This is a guest post by Prashant Kumar, Software Engineer at Cashfree Payments.
In modern payment processing systems, managing high-throughput transaction requests efficiently is crucial. Various technologies are available to enhance performance by effectively handling asynchronous requests, with Kafka being a prominent solution for optimizing data flow.
At Cashfree Payments, we use Kill Bill as a critical tool for our pricing engine, supporting a wide range of billing needs for merchants. It excels in subscription plan management, versioning, plan modifications, and supports various billing cycles such as daily, monthly, annually, quarterly, biannually, and weekly. It also features role-based authorisation for a secure and controlled access. To know more about this read what is kill bill.
We use Kill Bill to charge our merchants based on how much they use our services. This is called metered usage billing. We offer different pricing levels or tiers for this.
For example, we have three tiers for API usage:
- Tier 1: Up to 1,000 API calls at Rs. 5 each.
- Tier 2: Between 1,001 and 1,00,000 API calls at Rs. 2 each.
- Tier 3: Over 1,00,000 API calls at Rs.1 each.

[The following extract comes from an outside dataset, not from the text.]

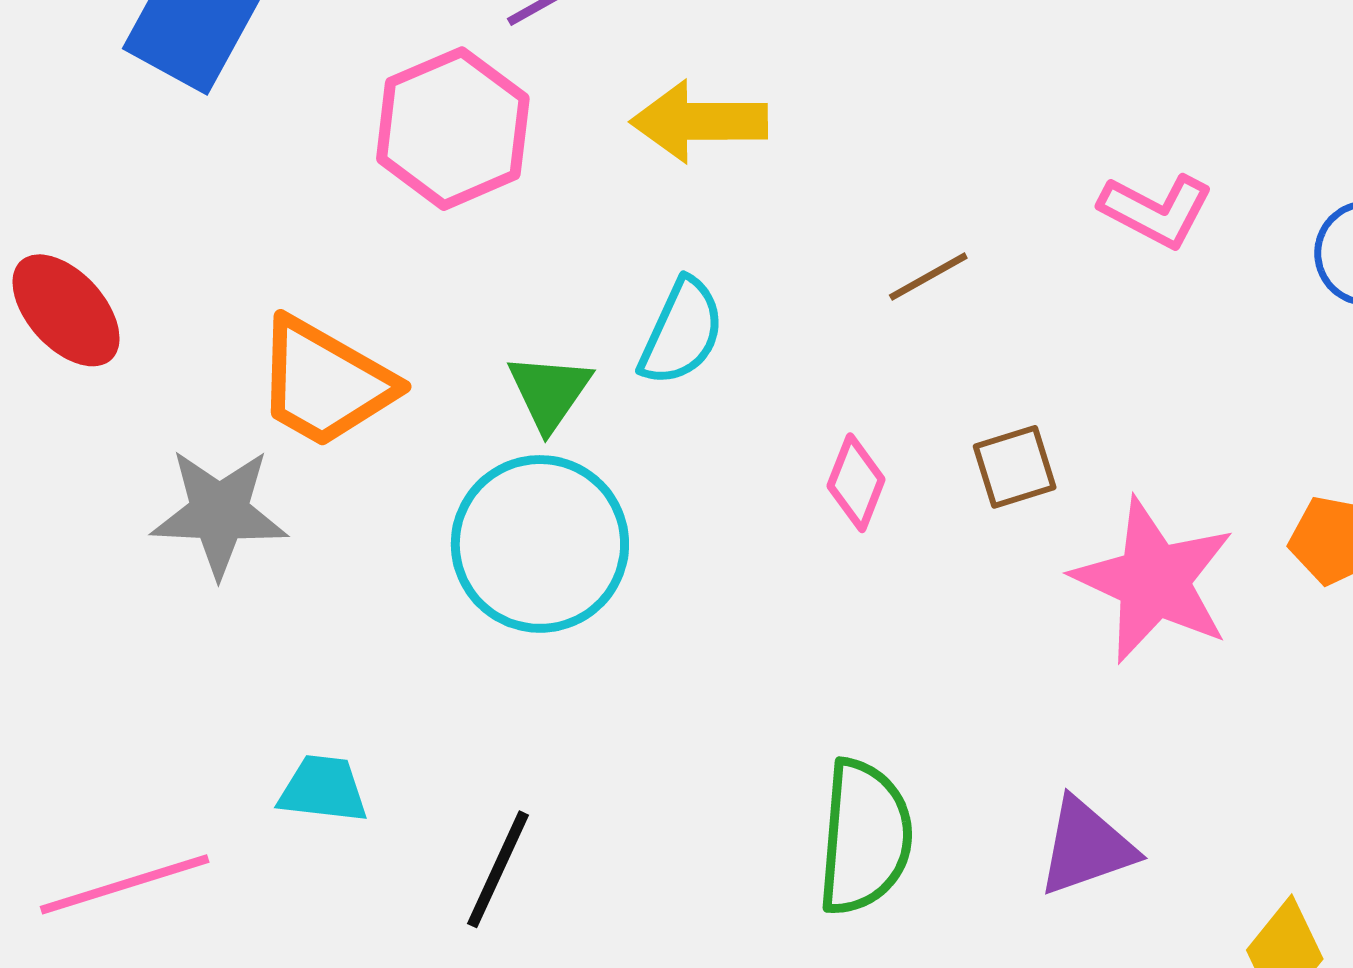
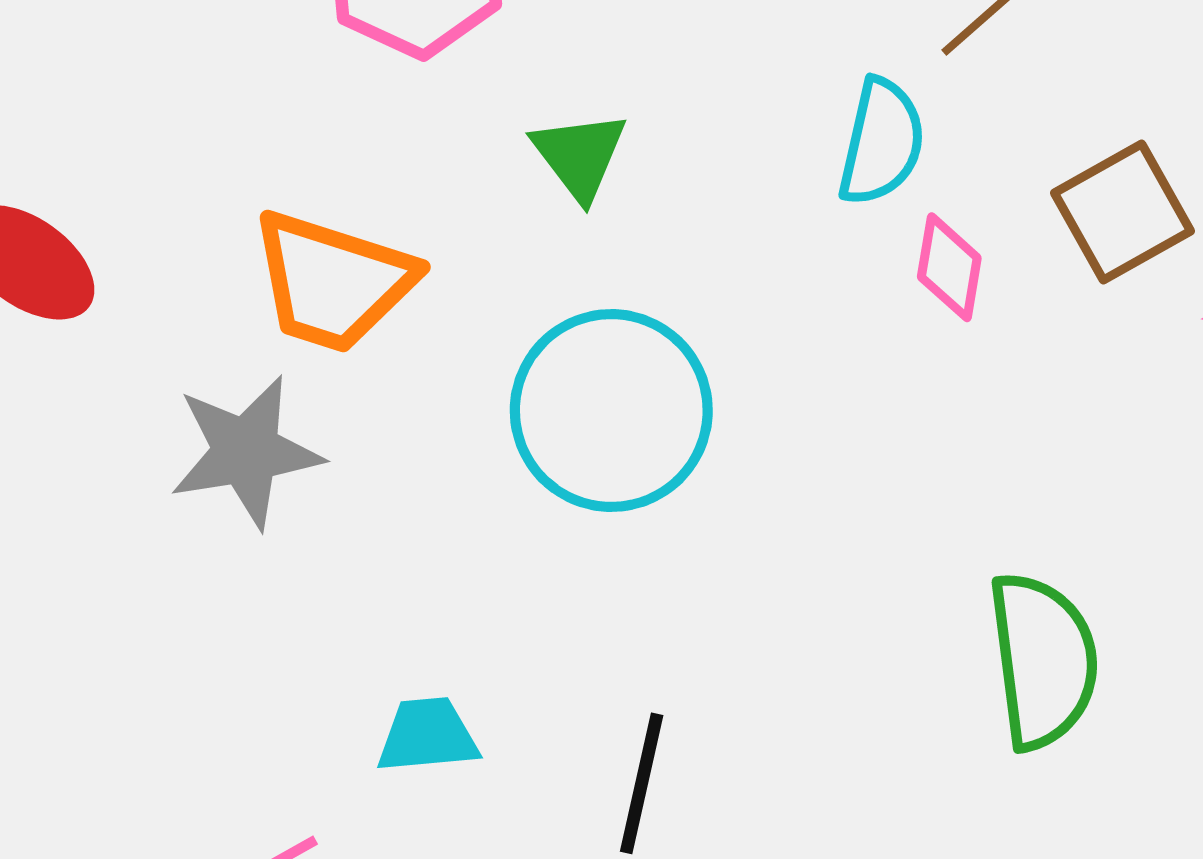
cyan semicircle: (682, 332) -> (882, 142), moved
green triangle: (549, 392) -> (580, 156), moved
brown square: (1015, 467) -> (1122, 212), size x1.4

Our system tracks how many API calls a merchant makes and Kill Bill calculates their bill based on the tier they fall into. Other parts of our business send information about API usage to Kill Bill, which generates the final invoice. There are many metered usage billing use cases for which we use Kill Bill.
Cashfree Payments relies on Kill Bill to process metered usage data for our merchants. This data is pushed to Kill Bill via the Record Usage for Subscription API.
To enhance Kill Bill’s reliability and performance, we have implemented a Kafka plugin. Kill Bill may experience production failures due to various reasons. While quick reversals and restorations are possible, downtime poses significant challenges, especially for services pushing metrics via the API. This plugin acts as a buffer, protecting Kill Bill from unexpected failures and high traffic loads.
Critical scenarios include:
- High-traffic periods: Multiple services pushing events to Kill Bill APIs can overwhelm the service, causing downtime.
- Dependence on Kill Bill: As a priority service, downtime is unacceptable, as it impacts other Cashfree internal services.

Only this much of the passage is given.